• Collected data:
::::
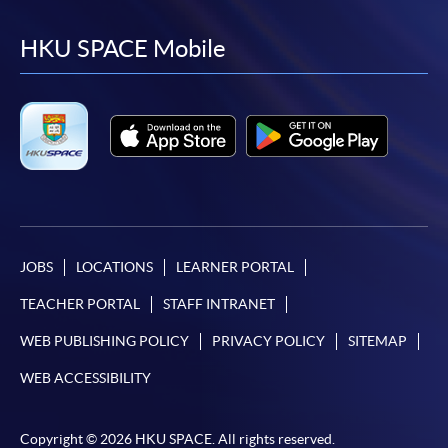
to
to
to
to
facebook
youtube
linkedin
instag
HKU SPACE Mobile
JOBS
LOCATIONS
LEARNER PORTAL
TEACHER PORTAL
STAFF INTRANET
WEB PUBLISHING POLICY
PRIVACY POLICY
SITEMAP
WEB ACCESSIBILITY
Copyright © 2026 HKU SPACE. All rights reserved.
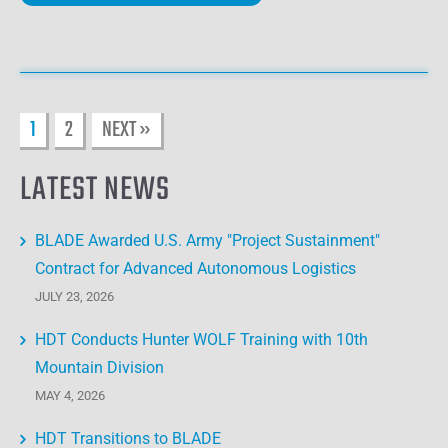
1
2
NEXT »
LATEST NEWS
BLADE Awarded U.S. Army "Project Sustainment"
Contract for Advanced Autonomous Logistics
JULY 23, 2026
HDT Conducts Hunter WOLF Training with 10th
Mountain Division
MAY 4, 2026
HDT Transitions to BLADE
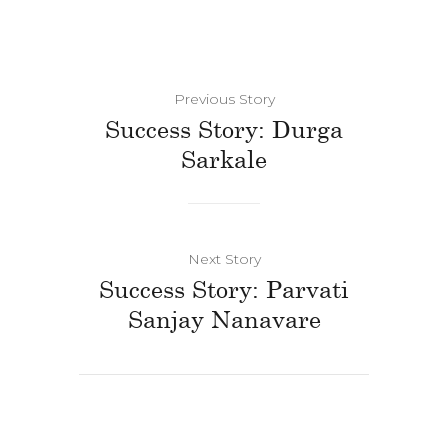
Previous Story
Success Story: Durga
Sarkale
Next Story
Success Story: Parvati
Sanjay Nanavare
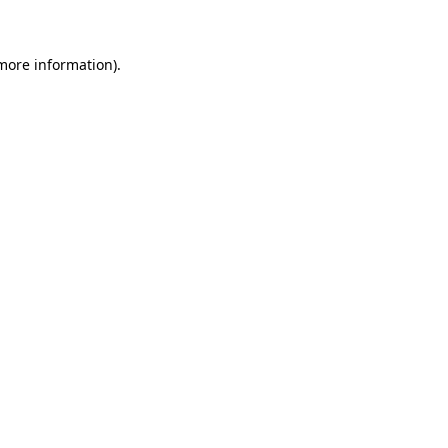
more information)
.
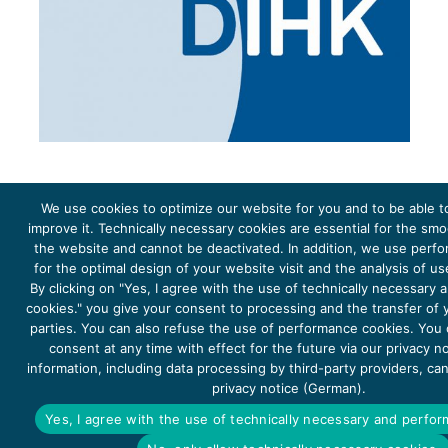
We use cookies to optimize our website for you and to be able t
improve it. Technically necessary cookies are essential for the sm
the website and cannot be deactivated. In addition, we use perf
The project Young Energy Europe is funded by the
European Climate Initiative
(EUKI). EUKI is a project
funding instrument by the
Federal Ministry for the Environment, Climate Action, Nature Conservation and
for the optimal design of your website visit and the analysis of u
Nature Conservation
(BMUKN). It is the overarching goal of the EUKI to foster climate cooperation within
the European Union in order to mitigate greenhouse gas emissions. It does so through strengthening
By clicking on "Yes, I agree with the use of technically necessary
across-border dialogue and cooperation as well as exchange of knowledge and experience.
cookies." you give your consent to processing and the transfer of y
parties. You can also refuse the use of performance cookies. You
consent at any time with effect for the future via our privacy n
information, including data processing by third-party providers, ca
privacy notice (German).
Copyright 2026, Young Energy Europe
Yes, I agree with the use of technically necessary and perfo
DATA PROTECTION
IMPRINT 2026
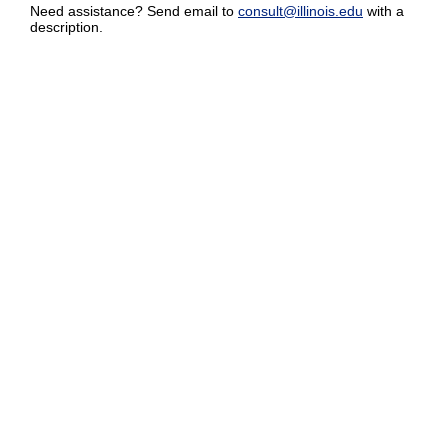
Need assistance? Send email to
consult@illinois.edu
with a
description.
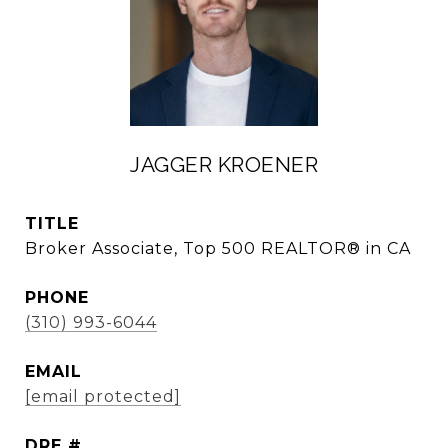
JAGGER KROENER
TITLE
Broker Associate, Top 500 REALTOR® in CA
PHONE
(310) 993-6044
EMAIL
[email protected]
DRE #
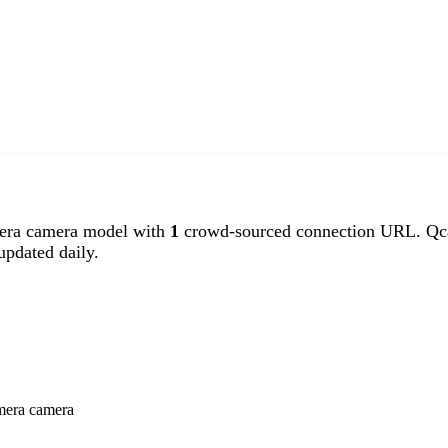
ra camera model with
1
crowd-sourced connection URL. Qca
pdated daily.
amera camera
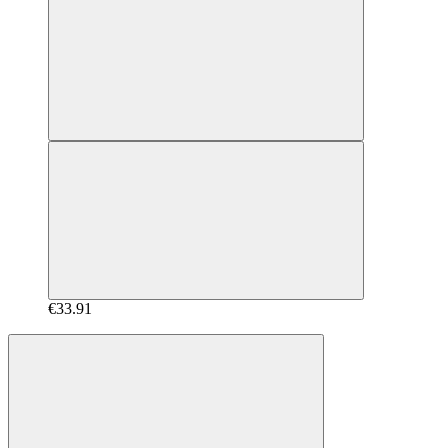
€33.91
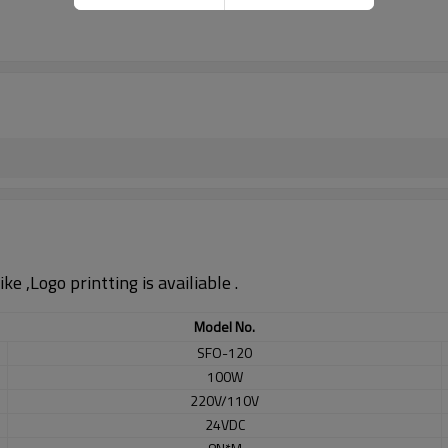
e ,Logo printting is availiable .
Model No.
SFO-120
100W
220V/110V
24VDC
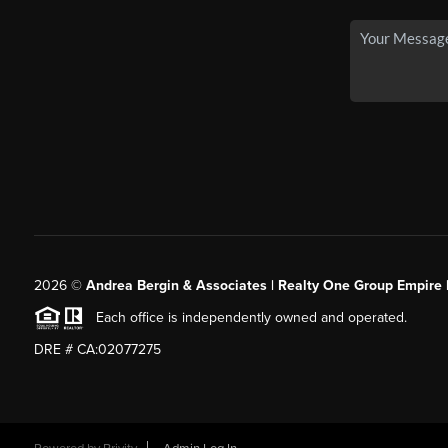
2026
©
Andrea Bergin & Associates | Realty One Group Empire 
Each office is independently owned and operated.
DRE # CA:02077275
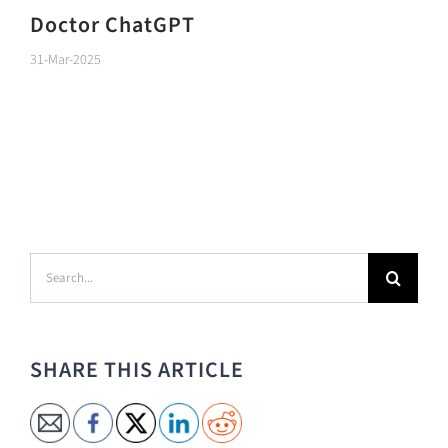
Doctor ChatGPT
31-Mar-2025
Search
for:
SHARE THIS ARTICLE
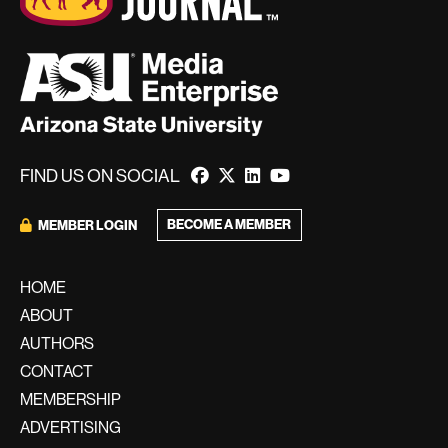
FIND US ON SOCIAL
BECOME A MEMBER
MEMBER LOGIN
HOME
ABOUT
AUTHORS
CONTACT
MEMBERSHIP
ADVERTISING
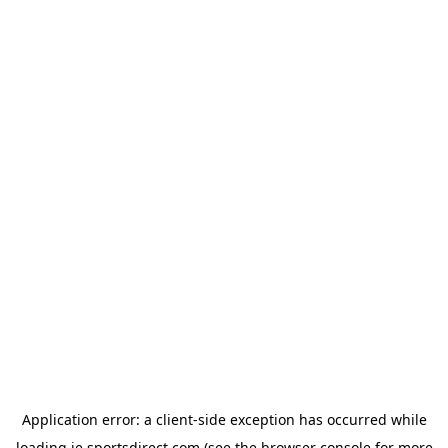
Application error: a
client
-side exception has occurred while
loading
ie.sportsdirect.com
(see the
browser console
for more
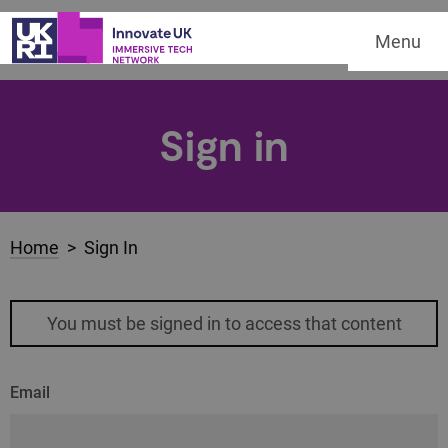
Menu
Sign in
Home
> Sign In
You must be signed in to access that content
Email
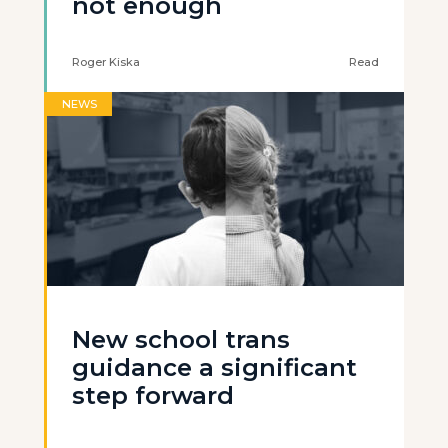
not enough
Roger Kiska
Read
NEWS
New school trans
guidance a significant
step forward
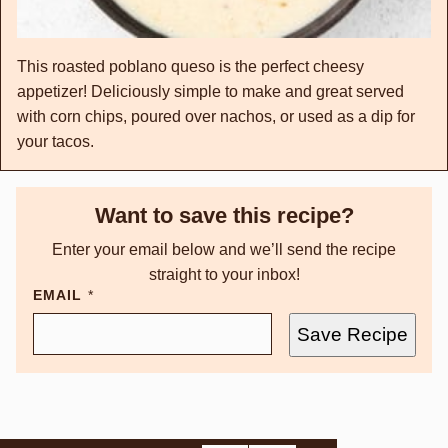
This roasted poblano queso is the perfect cheesy
appetizer! Deliciously simple to make and great served
with corn chips, poured over nachos, or used as a dip for
your tacos.
Want to save this recipe?
Enter your email below and we’ll send the recipe
straight to your inbox!
EMAIL
*
Save Recipe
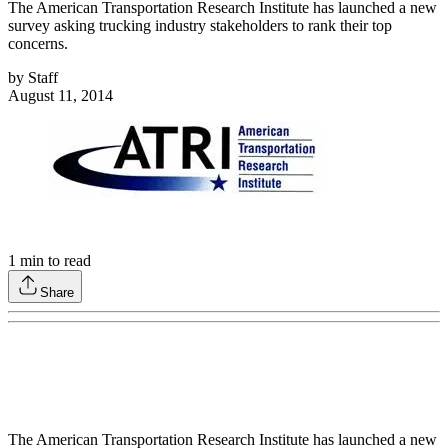
The American Transportation Research Institute has launched a new
survey asking trucking industry stakeholders to rank their top
concerns.
by
Staff
August 11, 2014
1
min to read
Share
The American Transportation Research Institute has launched a new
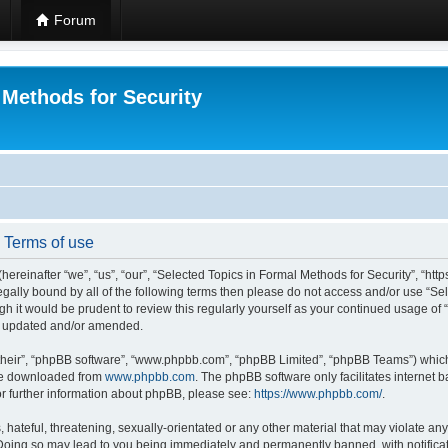
Forum
 Methods for Security
- Terms of use
hereinafter “we”, “us”, “our”, “Selected Topics in Formal Methods for Security”, “h
 legally bound by all of the following terms then please do not access and/or use “
ugh it would be prudent to review this regularly yourself as your continued usage of
re updated and/or amended.
their”, “phpBB software”, “www.phpbb.com”, “phpBB Limited”, “phpBB Teams”) which i
 be downloaded from
www.phpbb.com
. The phpBB software only facilitates internet
or further information about phpBB, please see:
https://www.phpbb.com/
.
hateful, threatening, sexually-orientated or any other material that may violate any
 Doing so may lead to you being immediately and permanently banned, with notificat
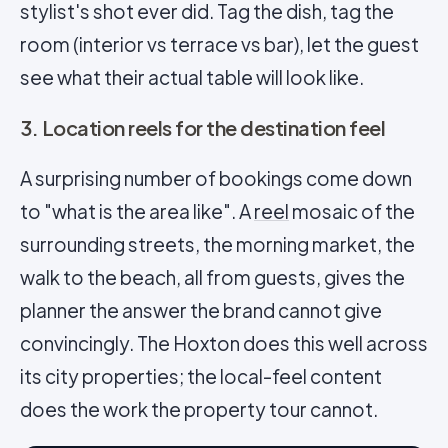
stylist's shot ever did. Tag the dish, tag the
room (interior vs terrace vs bar), let the guest
see what their actual table will look like.
3. Location reels for the destination feel
A surprising number of bookings come down
to "what is the area like". A
reel
mosaic of the
surrounding streets, the morning market, the
walk to the beach, all from guests, gives the
planner the answer the brand cannot give
convincingly. The Hoxton does this well across
its city properties; the local-feel content
does the work the property tour cannot.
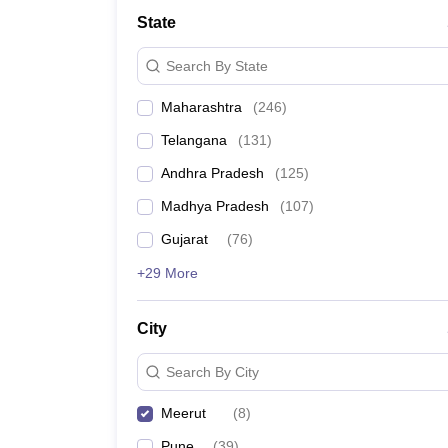
University
State
Animation and Design
Management and Business Administration
Search By State
School
Competition
Maharashtra
(
246
)
Hospitality
Finance
Telangana
(
131
)
Study Abroad
News
Andhra Pradesh
(
125
)
Hindi News
Madhya Pradesh
(
107
)
Gujarat
(
76
)
+29 More
City
Search By City
Meerut
(
8
)
Pune
(
39
)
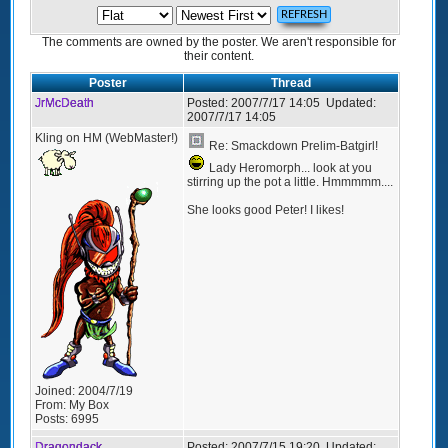
The comments are owned by the poster. We aren't responsible for
their content.
Poster
Thread
JrMcDeath
Posted:
2007/7/17 14:05
Updated:
2007/7/17 14:05
Kling on HM (WebMaster!)
Re: Smackdown Prelim-Batgirl!
Lady Heromorph... look at you
stirring up the pot a little. Hmmmmm....
She looks good Peter! I likes!
Joined:
2004/7/19
From:
My Box
Posts:
6995
Dragondack
Posted:
2007/7/15 19:20
Updated:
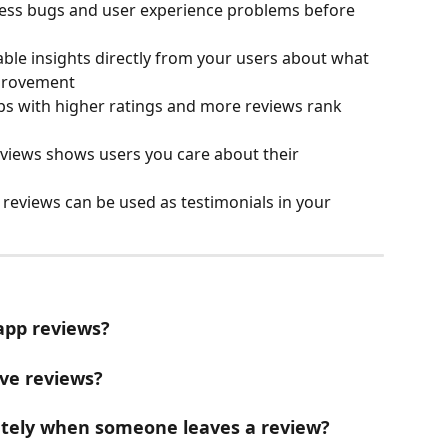
ress bugs and user experience problems before 
able insights directly from your users about what 
provement
ps with higher ratings and more reviews rank 
eviews shows users you care about their 
e reviews can be used as testimonials in your 
app reviews?
ive reviews?
ately when someone leaves a review?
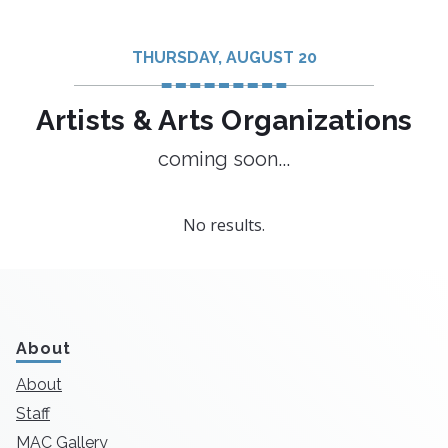
THURSDAY, AUGUST 20
Artists & Arts Organizations
coming soon...
No results.
About
About
Staff
MAC Gallery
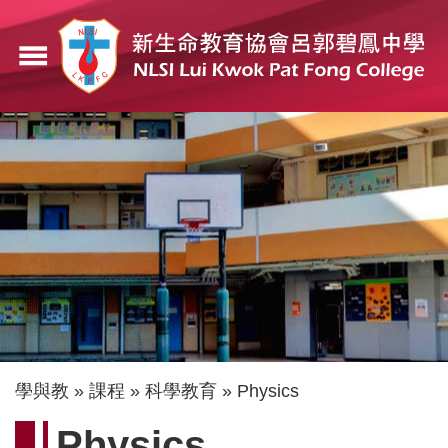
移
至
menu
主
內
容
導
學與教
課程
科學教育
Physics
航
Physics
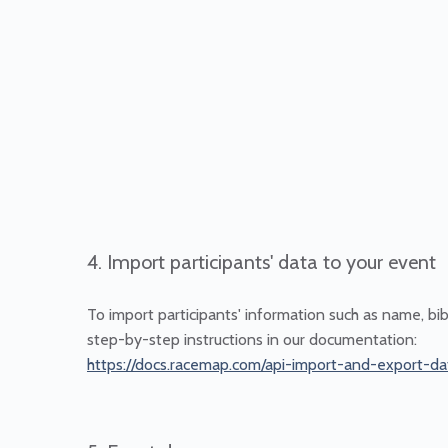
4. Import participants' data to your event
To import participants' information such as name, bi
step-by-step instructions in our documentation:
https://docs.racemap.com/api-import-and-export-da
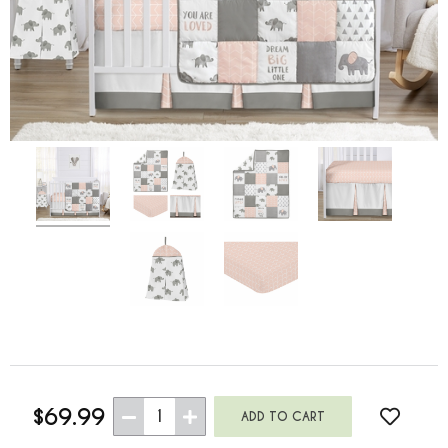
$69.99
1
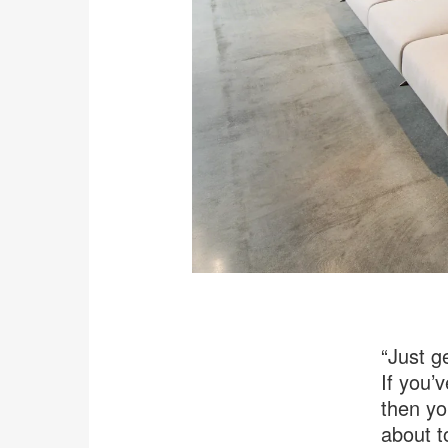
“Just ge
If you’
then yo
about t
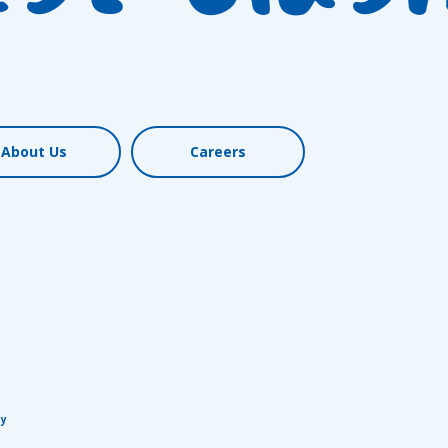
About Us
Careers
cy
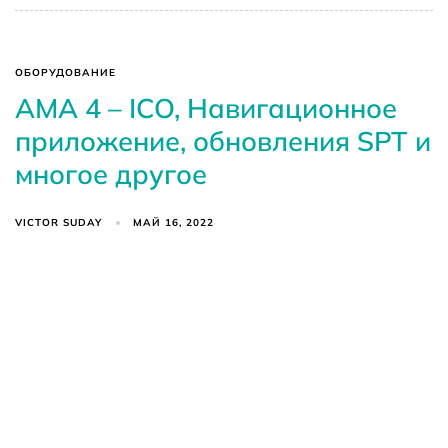
ОБОРУДОВАНИЕ
AMA 4 – ICO, Навигационное
приложение, обновления SPT и
многое другое
VICTOR SUDAY
МАЙ 16, 2022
::::
• EXERCISE AIM: Search the entries above for the word "https" and count the lines that hold it. Reply with only that number.

• WRITTEN ANSWER: 2